A pair of 1,000-point scorers from Creighton basketball and 10-year NFL veteran Ralph Brown highlight the 15-person induction class for this year’s Nebraska Black Sports Hall of Fame.
They will be honored at a dinner on Aug. 3. Retired Nebraska football coach Tom Osborne will be the keynote speaker.
John C. Johnson from Omaha Central is still 12th on CU’s career scoring chart with 1,526 points. Daryl Stovall from Bellevue West, who was taken in the NBA and MLB drafts, finished with 1,115 points.
Both made second-team All-Missouri Valley Conference, Johnson in 1979 and Stovall three years later.
Brown came from California to start all 52 NU games in his four years. The defensive back went on to play for four teams in the NFL between 2000 and 2009.
Another NFL alum being honored is Kenton Keith from Omaha Benson, who ran for more than 500 yards in his one season with the Indianapolis Colts.
Leodis Flowers from Central and Richie Ross from Lincoln High were World-Herald athletes of the year, with Ross garnering the newspaper’s award for state-college excellence in 2006.
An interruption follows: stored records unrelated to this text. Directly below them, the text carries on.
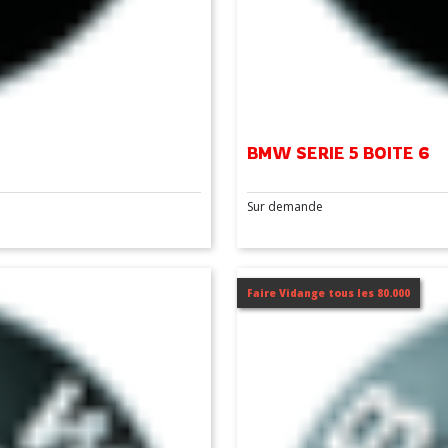
BMW SERIE 5 BOITE 6
Sur demande
Faire Vidange tous les 80.000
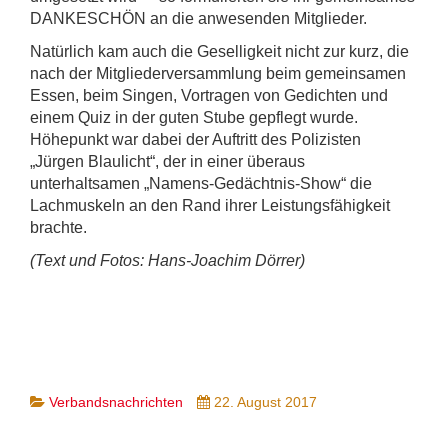
DANKESCHÖN an die anwesenden Mitglieder.
Natürlich kam auch die Geselligkeit nicht zur kurz, die
nach der Mitgliederversammlung beim gemeinsamen
Essen, beim Singen, Vortragen von Gedichten und
einem Quiz in der guten Stube gepflegt wurde.
Höhepunkt war dabei der Auftritt des Polizisten
„Jürgen Blaulicht“, der in einer überaus
unterhaltsamen „Namens-Gedächtnis-Show“ die
Lachmuskeln an den Rand ihrer Leistungsfähigkeit
brachte.
(Text und Fotos: Hans-Joachim Dörrer)
Verbandsnachrichten
22. August 2017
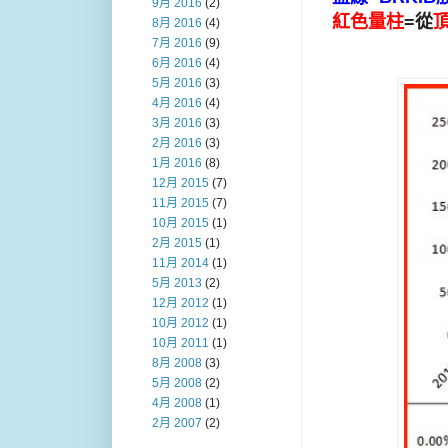
9月 2016
(2)
紅色量柱
=從
8月 2016
(4)
7月 2016
(9)
6月 2016
(4)
5月 2016
(3)
4月 2016
(4)
3月 2016
(3)
2月 2016
(3)
1月 2016
(8)
12月 2015
(7)
11月 2015
(7)
10月 2015
(1)
2月 2015
(1)
11月 2014
(1)
5月 2013
(2)
12月 2012
(1)
10月 2012
(1)
10月 2011
(1)
8月 2008
(3)
5月 2008
(2)
4月 2008
(1)
2月 2007
(2)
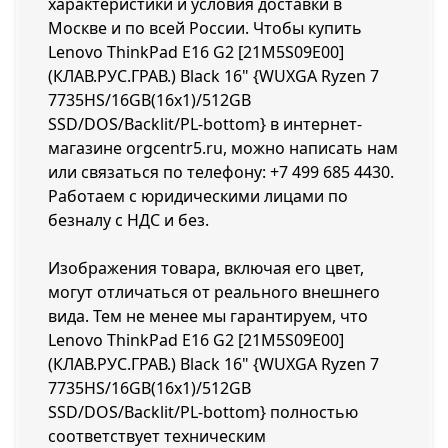
характеристики и условия доставки в
Москве и по всей России. Чтобы купить
Lenovo ThinkPad E16 G2 [21M5S09E00]
(КЛАВ.РУС.ГРАВ.) Black 16" {WUXGA Ryzen 7
7735HS/16GB(16x1)/512GB
SSD/DOS/Backlit/PL-bottom} в интернет-
магазине orgcentr5.ru, можно написать нам
или связаться по телефону:
+7 499 685 4430
.
Работаем с юридическими лицами по
безналу с НДС и без.
Изображения товара, включая его цвет,
могут отличаться от реального внешнего
вида. Тем не менее мы гарантируем, что
Lenovo ThinkPad E16 G2 [21M5S09E00]
(КЛАВ.РУС.ГРАВ.) Black 16" {WUXGA Ryzen 7
7735HS/16GB(16x1)/512GB
SSD/DOS/Backlit/PL-bottom} полностью
соответствует техническим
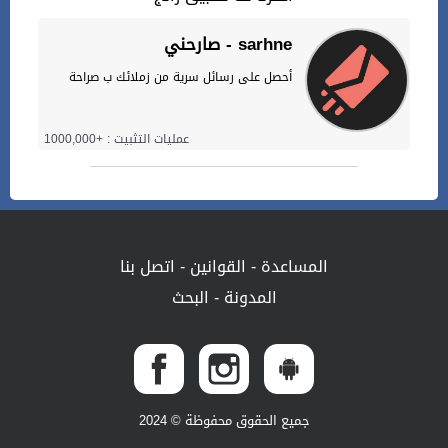
صارحني - sarhne
أحصل على رسائل سرية من زملائك ب صراحة
عمليات التثبيت : +1000,000
المساعدة
-
القوانين
-
اتصل بنا
المدونة
-
البحث
جميع الحقوق محفوظة © 2024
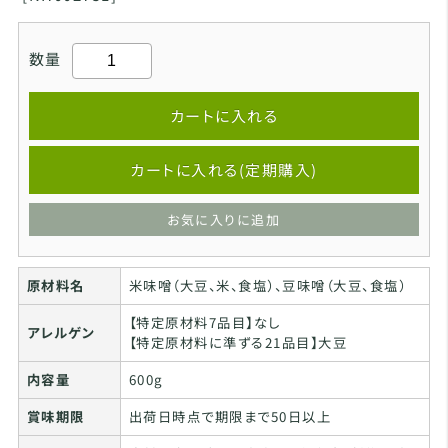
数量
カートに入れる
カートに入れる(定期購入)
お気に入りに追加
原材料名
米味噌（大豆、米、食塩）、豆味噌（大豆、食塩）
【特定原材料7品目】なし
アレルゲン
【特定原材料に準ずる21品目】大豆
内容量
600g
賞味期限
出荷日時点で期限まで50日以上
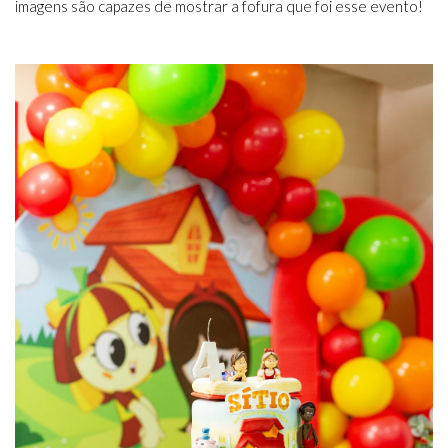
imagens são capazes de mostrar a fofura que foi esse evento!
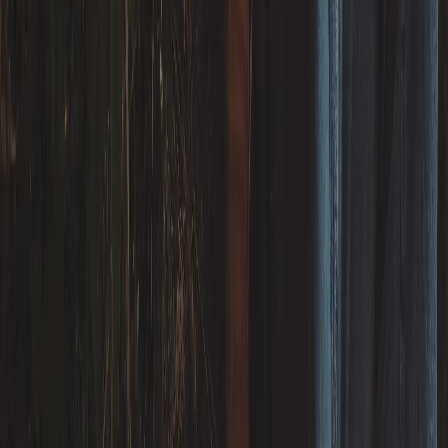
Holz
-
industrie
Mit einer der modernsten Sägelinien Europas fertigen wir
Schnittholz und Scaffolding Boards für Österreich und den
Weltmarkt.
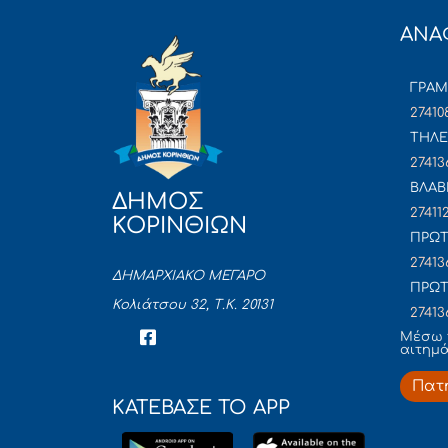
ΑΝΑ
ΓΡΑ
27410
ΤΗΛΕ
27413
ΒΛΑΒ
ΔΗΜΟΣ
27411
ΚΟΡΙΝΘΙΩΝ
ΠΡΩΤ
27413
ΔΗΜΑΡΧΙΑΚΟ ΜΕΓΑΡΟ
ΠΡΩΤ
Κολιάτσου 32, Τ.Κ. 20131
27413
Mέσω 
αιτημ
Πατ
ΚΑΤΕΒΑΣΕ ΤΟ APP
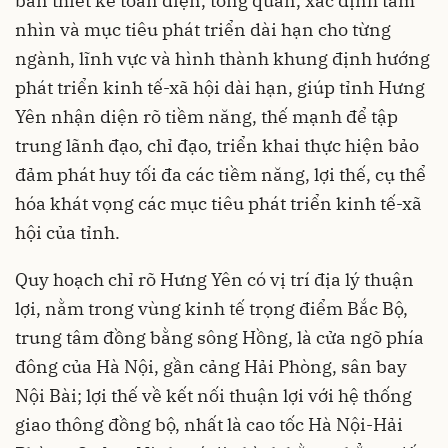
bản thiết kế toàn diện, tổng quan, xác định tầm
nhìn và mục tiêu phát triển dài hạn cho từng
ngành, lĩnh vực và hình thành khung định hướng
phát triển kinh tế-xã hội dài hạn, giúp tỉnh Hưng
Yên nhận diện rõ tiềm năng, thế mạnh để tập
trung lãnh đạo, chỉ đạo, triển khai thực hiện bảo
đảm phát huy tối đa các tiềm năng, lợi thế, cụ thể
hóa khát vọng các mục tiêu phát triển kinh tế-xã
hội của tỉnh.
Quy hoạch chỉ rõ Hưng Yên có vị trí địa lý thuận
lợi, nằm trong vùng kinh tế trọng điểm Bắc Bộ,
trung tâm đồng bằng sông Hồng, là cửa ngõ phía
đông của Hà Nội, gần cảng Hải Phòng, sân bay
Nội Bài; lợi thế về kết nối thuận lợi với hệ thống
giao thông đồng bộ, nhất là
cao tốc Hà Nội-Hải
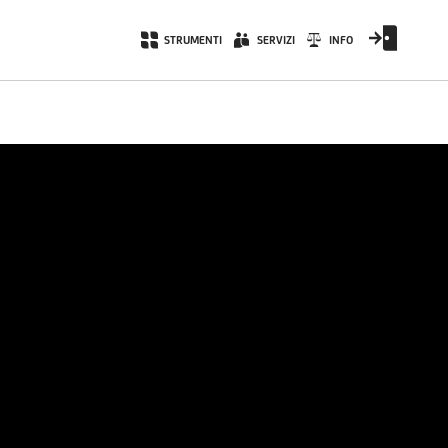
STRUMENTI
SERVIZI
INFO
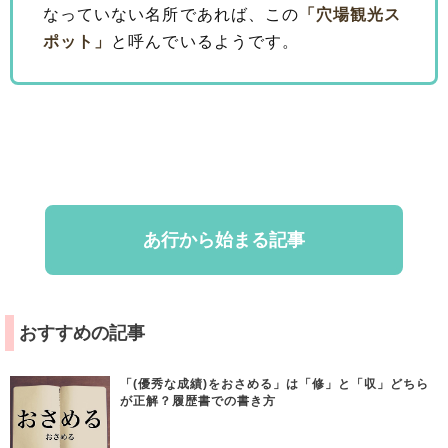
なっていない名所であれば、この
「穴場観光ス
ポット」
と呼んでいるようです。
あ行から始まる記事
おすすめの記事
「(優秀な成績)をおさめる」は「修」と「収」どちら
が正解？履歴書での書き方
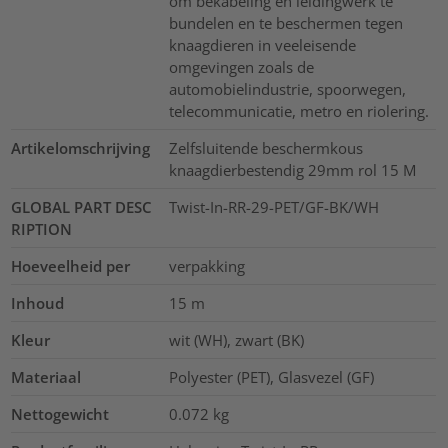
om bekabeling en leidingwerk te
bundelen en te beschermen tegen
knaagdieren in veeleisende
omgevingen zoals de
automobielindustrie, spoorwegen,
telecommunicatie, metro en riolering.
Artikelomschrijving
Zelfsluitende beschermkous
knaagdierbestendig 29mm rol 15 M
GLOBAL PART DESC
Twist-In-RR-29-PET/GF-BK/WH
RIPTION
Hoeveelheid per
verpakking
Inhoud
15
m
Kleur
wit (WH), zwart (BK)
Materiaal
Polyester (PET), Glasvezel (GF)
Nettogewicht
0.072
kg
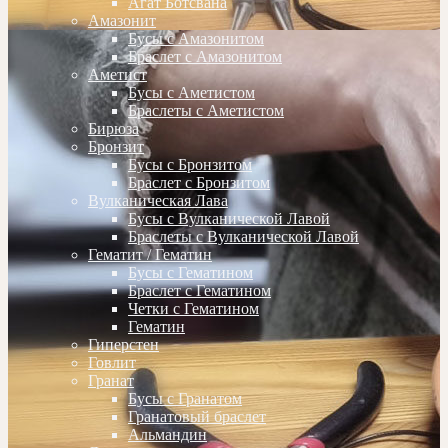
Агат Ботсвана
Амазонит
Бусы с Амазонитом
Браслет с Амазонитом
Аметист
Бусы с Аметистом
Браслеты с Аметистом
Бирюза
Бронзит
Бусы с Бронзитом
Браслет с Бронзитом
Вулканическая Лава
Бусы с Вулканической Лавой
Браслеты с Вулканической Лавой
Гематит / Гематин
Бусы с Гематином
Браслет с Гематином
Четки с Гематином
Гематин
Гиперстен
Говлит
Гранат
Бусы с Гранатом
Гранатовый браслет
Альмандин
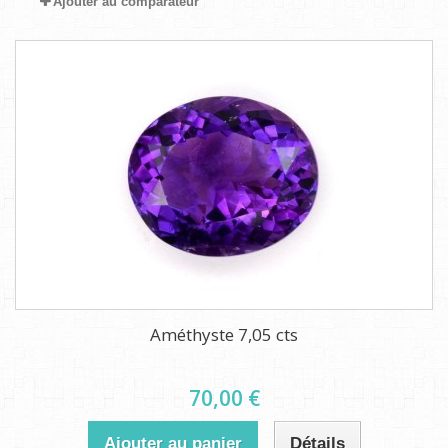
Ajouter au comparateur
Améthyste 7,05 cts
70,00 €
Ajouter au panier
Détails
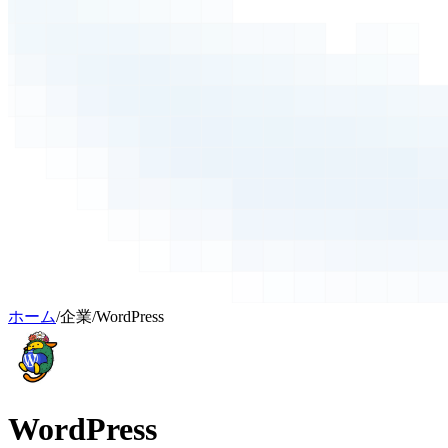
ホーム
/
企業
/
WordPress
WordPress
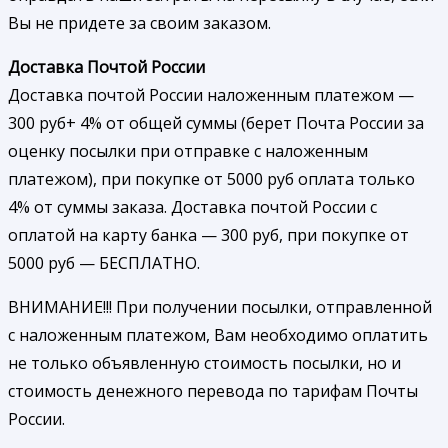
Вы не придете за своим заказом.
Доставка Почтой России
Доставка почтой России наложенным платежом —
300 руб+ 4% от общей суммы (берет Почта России за
оценку посылки при отправке с наложенным
платежом), при покупке от 5000 руб оплата только
4% от суммы заказа. Доставка почтой России с
оплатой на карту банка — 300 руб, при покупке от
5000 руб — БЕСПЛАТНО.
ВНИМАНИЕ!!! При получении посылки, отправленной
с наложенным платежом, Вам необходимо оплатить
не только объявленную стоимость посылки, но и
стоимость денежного перевода по тарифам Почты
России.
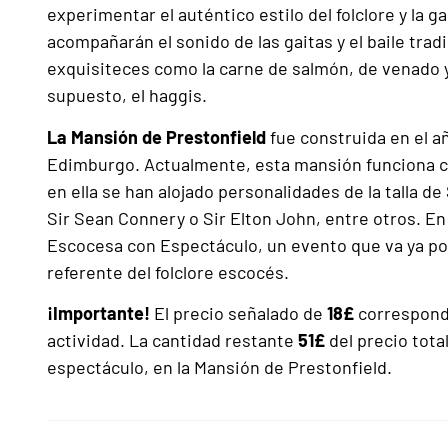
experimentar el auténtico estilo del folclore y la 
acompañarán el sonido de las gaitas y el baile trad
exquisiteces como la carne de salmón, de venado y 
supuesto, el haggis.
La Mansión de Prestonfield
fue construida en el a
Edimburgo. Actualmente, esta mansión funciona
en ella se han alojado personalidades de la talla de
Sir Sean Connery o Sir Elton John, entre otros. En
Escocesa con Espectáculo, un evento que va ya por
referente del folclore escocés.
¡Importante!
El precio señalado de
18£
corresponde
actividad. La cantidad restante
51£
del precio tota
espectáculo, en la Mansión de Prestonfield.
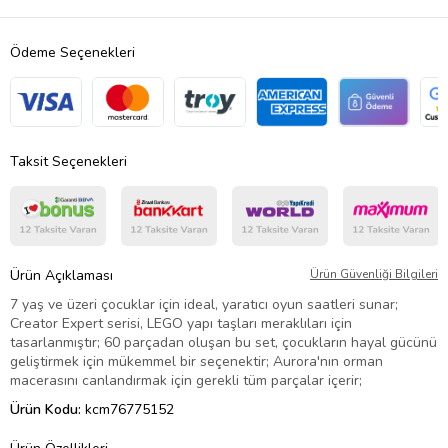
Ödeme Seçenekleri
Taksit Seçenekleri
Ürün Açıklaması
Ürün Güvenliği Bilgileri
7 yaş ve üzeri çocuklar için ideal, yaratıcı oyun saatleri sunar;
Creator Expert serisi, LEGO yapı taşları meraklıları için
tasarlanmıştır; 60 parçadan oluşan bu set, çocukların hayal gücünü
geliştirmek için mükemmel bir seçenektir; Aurora'nın orman
macerasını canlandırmak için gerekli tüm parçalar içerir;
Ürün Kodu:
kcm76775152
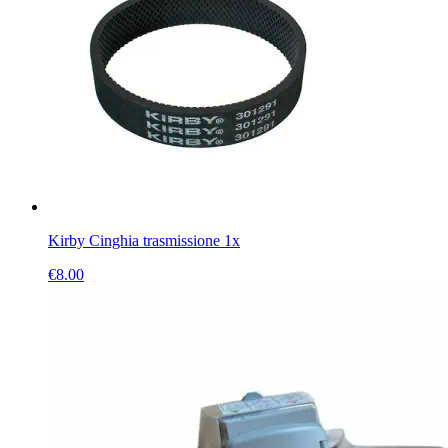
Kirby Cinghia trasmissione 1x
€
8.00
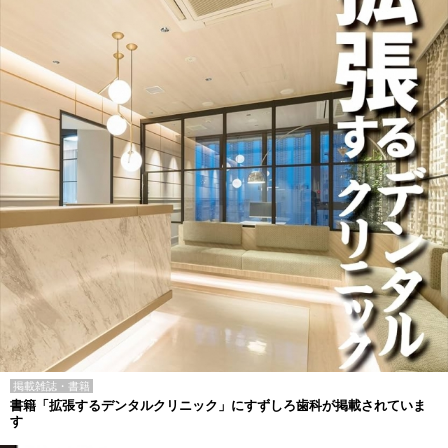
掲載雑誌・書籍
書籍「拡張するデンタルクリニック」にすずしろ歯科が掲載されていま
す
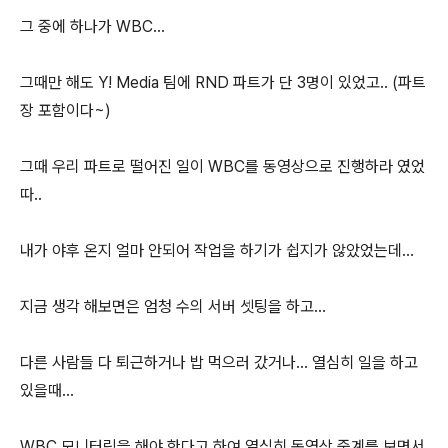
그 중에 하나가 WBC...
그때만 해도 Y! Media 팀에 RND 파트가 단 3명이 있었고.. (파트
장 포함이다~)
그때 우리 파트로 떨어진 일이 WBC를 동영상으로 진행하라 였었
따..
내가 야후 온지 얼마 안되어 작업을 하기가 쉽지가 않았었는데...
지금 생각 해보면은 엄청 수의 서버 셋팅을 하고...
다른 사람들 다 퇴근하거나 밥 먹으러 갔거나... 열심히 일을 하고
있을때...
WBC 모니터링을 해야 한다고 하여 열심히 동영상 중계를 보면서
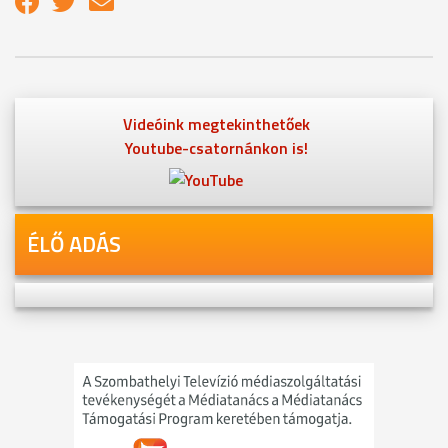
Videóink megtekinthetőek
Youtube-csatornánkon is!
ÉLŐ ADÁS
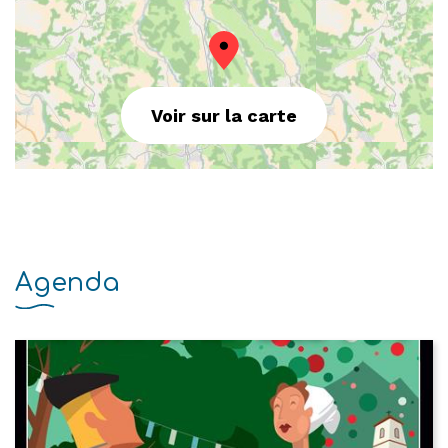
Voir sur la carte
Agenda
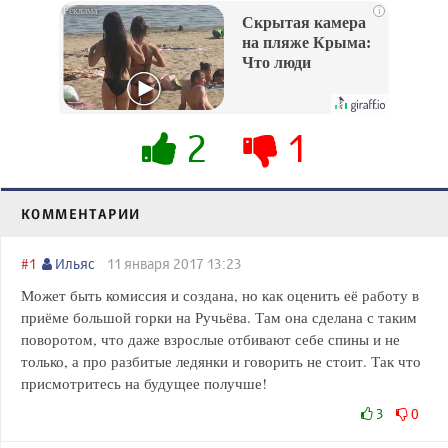
i
Скрытая камера
на пляже Крыма:
Что люди
вытворяют, когда
их не видят...
2
1
КОММЕНТАРИИ
#1
Ильяс
11 января 2017 13:23
Может быть комиссия и создана, но как оценить её работу в
приёме большой горки на Ручьёва. Там она сделана с таким
поворотом, что даже взрослые отбивают себе спины и не
только, а про разбитые ледянки и говорить не стоит. Так что
присмотритесь на будущее получше!
3
0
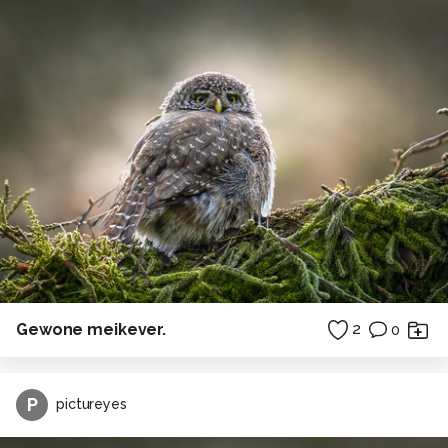
Gewone meikever.
2
0
P
pictureyes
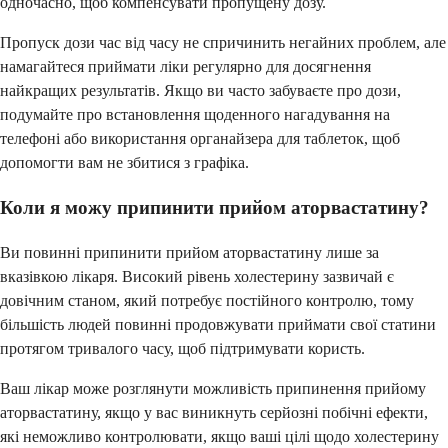
одночасно, щоб компенсувати пропущену дозу.
Пропуск дози час від часу не спричинить негайних проблем, але
намагайтеся приймати ліки регулярно для досягнення
найкращих результатів. Якщо ви часто забуваєте про дози,
подумайте про встановлення щоденного нагадування на
телефоні або використання органайзера для таблеток, щоб
допомогти вам не збитися з графіка.
Коли я можу припинити прийом аторвастатину?
Ви повинні припинити прийом аторвастатину лише за
вказівкою лікаря. Високий рівень холестерину зазвичай є
довічним станом, який потребує постійного контролю, тому
більшість людей повинні продовжувати приймати свої статини
протягом тривалого часу, щоб підтримувати користь.
Ваш лікар може розглянути можливість припинення прийому
аторвастатину, якщо у вас виникнуть серйозні побічні ефекти,
які неможливо контролювати, якщо ваші цілі щодо холестерину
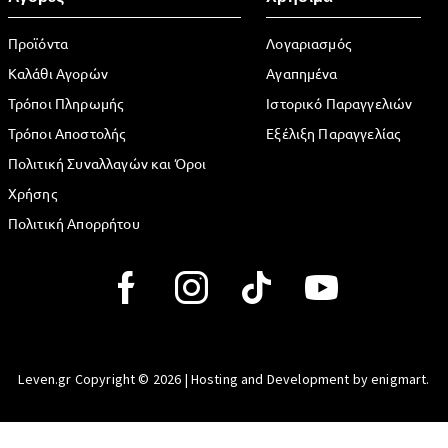
Προϊόντα
Λογαριασμός
Καλάθι Αγορών
Αγαπημένα
Τρόποι Πληρωμής
Ιστορικό Παραγγελιών
Τρόποι Αποστολής
Εξέλιξη Παραγγελίας
Πολιτική Συναλλαγών και Όροι
Χρήσης
Πολιτική Απορρήτου
Leven.gr Copyright © 2026 | Hosting and Development by enigmart.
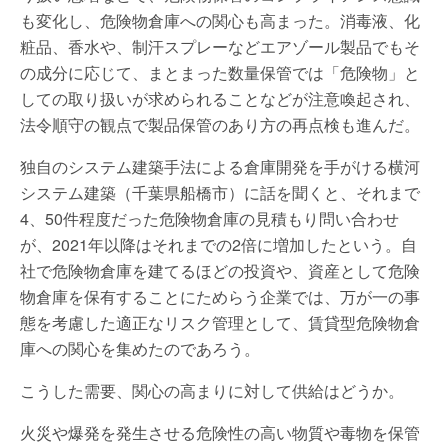
も変化し、危険物倉庫への関心も高まった。消毒液、化
粧品、香水や、制汗スプレーなどエアゾール製品でもそ
の成分に応じて、まとまった数量保管では「危険物」と
しての取り扱いが求められることなどが注意喚起され、
法令順守の観点で製品保管のあり方の再点検も進んだ。
独自のシステム建築手法による倉庫開発を手がける横河
システム建築（千葉県船橋市）に話を聞くと、それまで
4、50件程度だった危険物倉庫の見積もり問い合わせ
が、2021年以降はそれまでの2倍に増加したという。自
社で危険物倉庫を建てるほどの投資や、資産として危険
物倉庫を保有することにためらう企業では、万が一の事
態を考慮した適正なリスク管理として、賃貸型危険物倉
庫への関心を集めたのであろう。
こうした需要、関心の高まりに対して供給はどうか。
火災や爆発を発生させる危険性の高い物質や毒物を保管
Also entering the hall are Carri Butler-Collins from Omaha Northwest, Victor Jordan and Rudy Ross from Omaha Tech, Clarence Jones and Edward Hubbard from Omaha South, Galen Gullie from Omaha Bryan, Leah Turner and boxer Sharman Wright from Omaha North and Willie Vinson from Omaha Burke.
Flip through the photo gallery below for more on each of the 2017 inductees to the Nebraska Black Sports Hall of Fame.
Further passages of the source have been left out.